When another friend of mine joined me for coffee the other morning, her little ones and my little one played together while the Bear was at preschool. She brought along a coffee cake and my only goal for the morning was accomplished — I deeply wanted to ask the question How are you doing? in a way that would give her an opportunity to share her heart, tell the truth, and know how much I care. To me, that was what mattered most.

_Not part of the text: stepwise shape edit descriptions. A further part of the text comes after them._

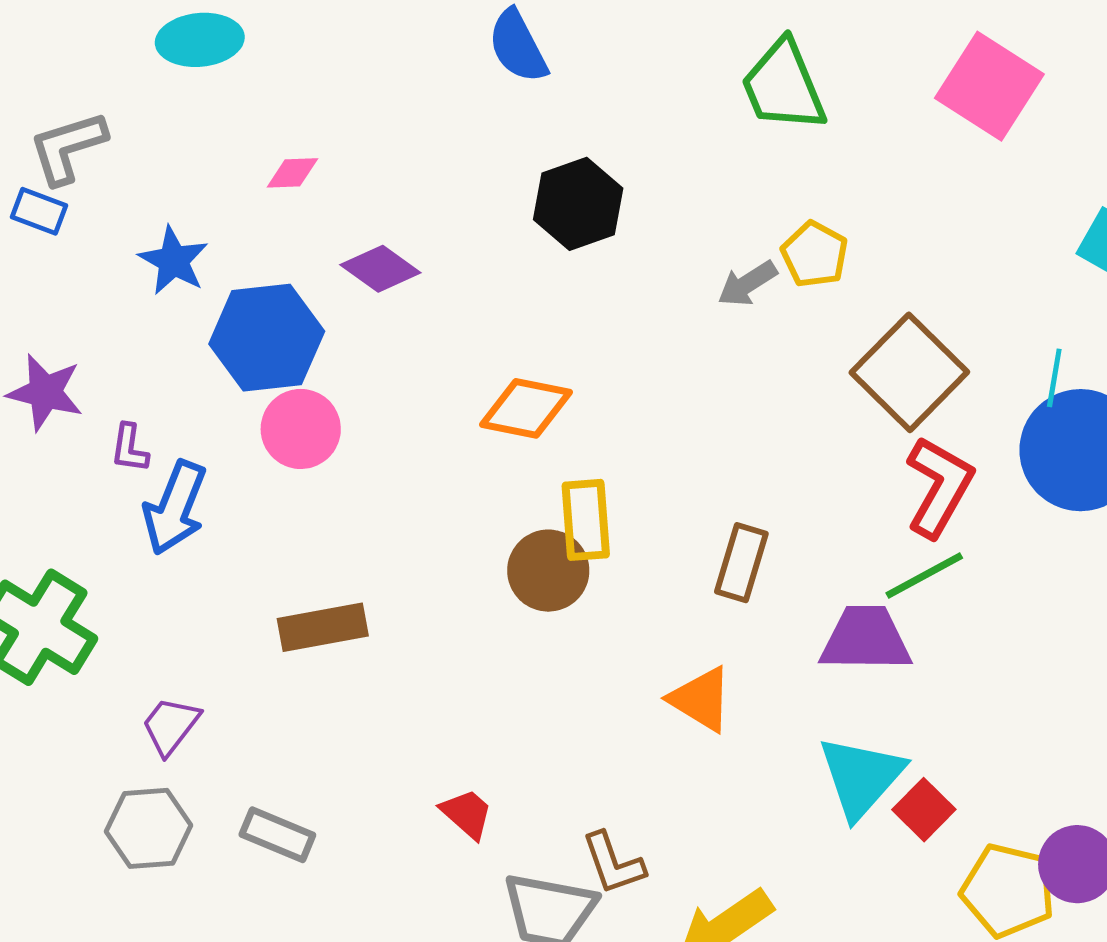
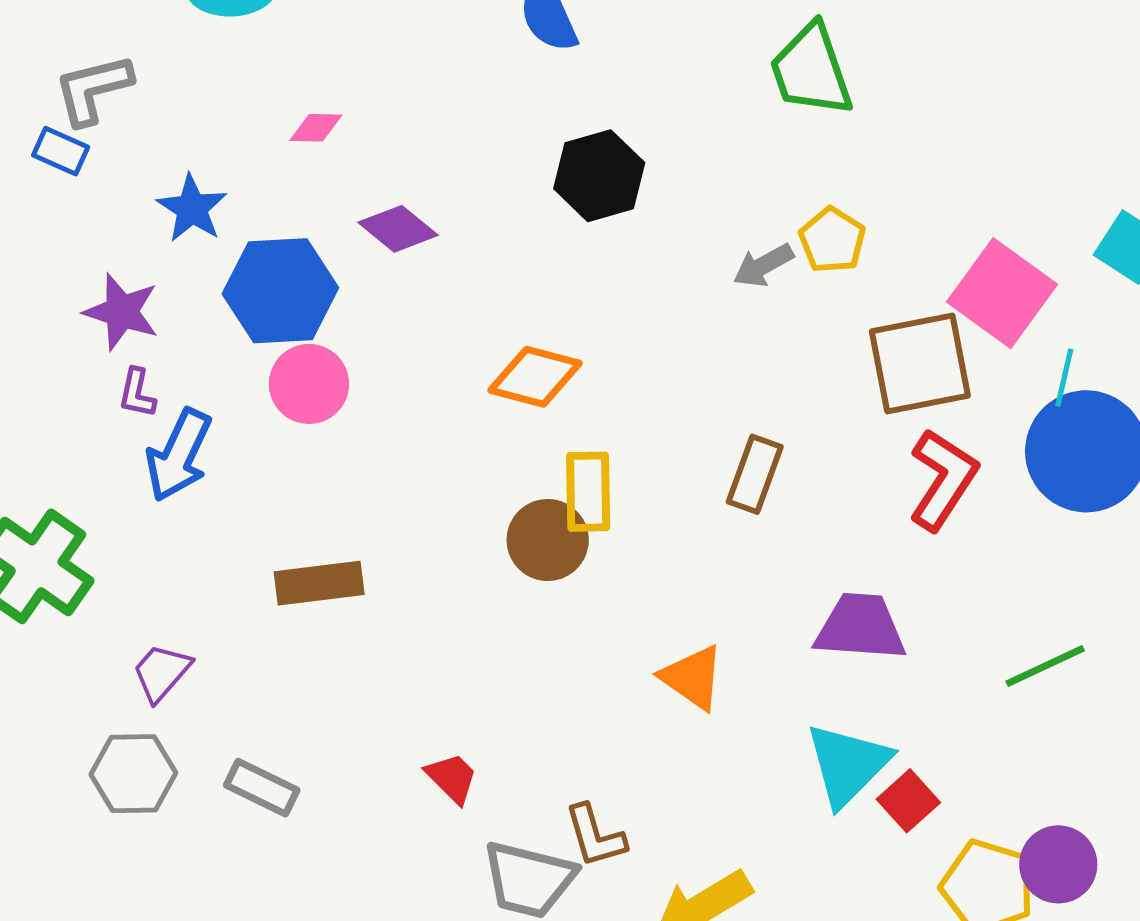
pink square: (989, 86) -> (1002, 293), moved
brown square: (909, 372) -> (920, 364), turned 31
purple star: (45, 392) -> (122, 312), moved
brown rectangle: (741, 563) -> (755, 474), moved
green line: (924, 576) -> (1045, 666), moved

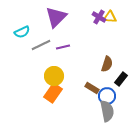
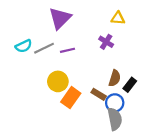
purple cross: (99, 17) -> (106, 42), moved
cyan semicircle: (22, 32) -> (24, 46), moved
brown semicircle: (107, 64) -> (115, 78), moved
orange rectangle: (53, 93) -> (71, 98), moved

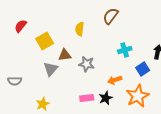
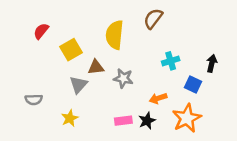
yellow semicircle: (80, 29) -> (115, 35), size x1.6
blue square: (143, 69) -> (193, 85), turned -32
yellow star: (43, 104) -> (70, 118), moved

A few hours (maybe a day) after she left, I spotted some crumbs around the table from where her girls had enjoyed coffee cake and I smiled, inside and out again. Those, I thought, are beautiful, wonderful crumbs — the results of choosing to live life together, knowing it will always be more messy if we try to live together, but it will always be better to take the risk of messy, for the sake of the together part.

There are some times in life when it’s good to wait for the right timing. My Mom likes to say “When the apple is ripe, it’ll drop.” But we need the wisdom and discernment to recognize those times in life where we are leaning on the illusion that there will be perfect timing as an excuse to put off doing something that needs doing.

My house is not in a particularly tidy state, and it doesn’t really look how I want it to. My kitchen is small and messy and some of my favorite bowls have big chips. But the thing that is really making this place a home, a place I want to be, and a place I want others to be, is the decision that relationships are more important than holding out for the illusion of perfection. Making sure the people around you know they are loved and welcomed and important is a much more valuable use of your time than scouring Pinterest for ideas that you’d like to implement when that perfect timing finally arrives.

The Bible puts it this way:

Where no oxen are, the trough is clean, but much increase comes by the strength of an ox. {Prov. 14:4}

So, if you want to keep your stables clean, you don’t want an ox in your barn — but if you want an abundant harvest, you’re going to need that ox to pull for you. Translation: The messiness? It’s worth it.

It’s good to let people see the real you, and not just the you that you’ve had the perfect amount of time to put together and get ready for them to see. From the life-changing decision some women face when they’re pregnant and don’t want to be yet, to the simple question of whether to have some folks over for dinner, the principle is the same: Life is messy and always will be. Don’t be fooled into thinking you ought to wait for perfect timing.

And don’t let the opportunity to love those around you pass you by because you were busy waiting for conditions to be just right. Like when Jesus stopped on His way to a sick Lazarus, because other ministry was tugging at his coattails, sometimes, when things absolutely don’t look like the right timing to us, they are absolutely perfect timing in the will of God.



Remember: Don’t confuse the urgent and the important!